Adam Elkus just posted a new piece over at Slate on what artificial does and does not mean for security and geopolitics. It’s a good piece, and professional futurists and history buffs like myself always enjoy reviewing history to help contemplate our futures. His piece is an articulate reminder that: a) we often get wrong our predictions for the impact a new physical technology will have on the world, and; b) history provides useful reminders as to the limits of our ability to accurately predict the future states of complex systems.
Discrete Events versus Open-Ended Uncertainties
Elkus’ paper, dealing as it does with our (in)ability to predict the systemic impacts of even just a single technology, reminded me of another piece I just read, this one by Max Nisen in The Atlantic, where he wrote about the research results arising from a recent geopolitical forecasting tournament. While there are some intuitive and some interesting conclusions reported by the researchers, the important point for current purposes is that the focus of the original contest was for teams to predict 199 world events.
This is where we can examine an important difference in the types of prediction and forecasting activities in which different professionals are engaged. Elkus in his post is talking about big, systemic uncertainties for which there is no serious way for us to develop quantitative model that would be worth anything. Elkus is questioning our ability to accurately foretell the ultimate impact that artificial intelligence – whatever it ends up looking like – will have on global security and geopolitics. In contrast, the geopolitical forecasting tournament was asking people to predict discrete events, such as a particular country successfully conducting a nuclear weapons test.

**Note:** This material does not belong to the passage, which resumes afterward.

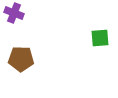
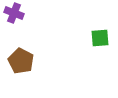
brown pentagon: moved 2 px down; rotated 25 degrees clockwise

At first blush these two activities might seem very similar to one another, but in fact they are not. The type of forecasting that Elkus is talking about, in which we are trying to anticipate the “downstream” effects of new technologies as they are developed, discarded, diffused, co-evolved, and laterally evolved across multiple social, economic, and political systems on multiple scales is inherently problematic, if not downright impossible. Discrete events, on the other hand, for which we might have multiple historical precedents and often involving an identifiable cast of characters, are phenomena for which it makes a little more sense to believe that we might be able to develop a better ability to forecast. Events such as military coups and weapons testing are better subjects for gathering “good” data, developing statistical models, and applying other logics to anticipating the decision making and reactions of specific individuals and definable groups of people.

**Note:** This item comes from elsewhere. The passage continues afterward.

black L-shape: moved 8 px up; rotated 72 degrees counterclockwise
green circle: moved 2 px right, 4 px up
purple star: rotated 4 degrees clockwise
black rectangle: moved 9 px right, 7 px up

Digital Fabrication versus Industry Consolidation
Why is this important? In part because it is with issues like this that academically trained futurists are constantly wrestling. Because we deal with “the future,” clients and audiences often expect that we can and will speak authoritatively on anything about the future. That, unfortunately, is simply not the case. Our subject matter expertise, if you will, is with studying change (broadly speaking) and with constantly exploring the broader contexts of societal change, within which our clients’ work is occurring. To put it another way, people don’t come to us to ask us about the likelihood of a very specific, fairly near-term event (a particular piece of legislation passing or one competitor buying another). Clients generally come to us to explore the big, open-ended uncertainties confronting them, the landscape shifts that they can feel but can’t yet map. And these uncertainties are the type of forecasting challenge articulated by Elkus in his article, rather than the event-specific type of predictions being made in the forecasting tournament reviewed by Nisen.
To frame it again, this time in more specific terms, it is the difference between being asked to forecast the impacts that digital fabrication will have first on economic life, then on social and political life, in the US and across the globe, and being asked to forecast the likelihood of one 3D printer manufacturer attempting to acquire another manufacturer in the next year. The first is a huge, massive question dealing with a level of complexity that most of us simply shy away from, while the second is much more amenable to creating a forecast on which you might immediately place bets. The two are very different questions and in order to engage each one you need to first understand their difference and then understand the different types of approaches you can useful deploy to engage each.
Ultimately, it would benefit all of us who deal explicitly with forecasting and anticipating the future to develop more nuanced frameworks for distinguishing the different types of forecasting being attempted and the different tools (and approaches, such as true crowdsourcing) useful for each.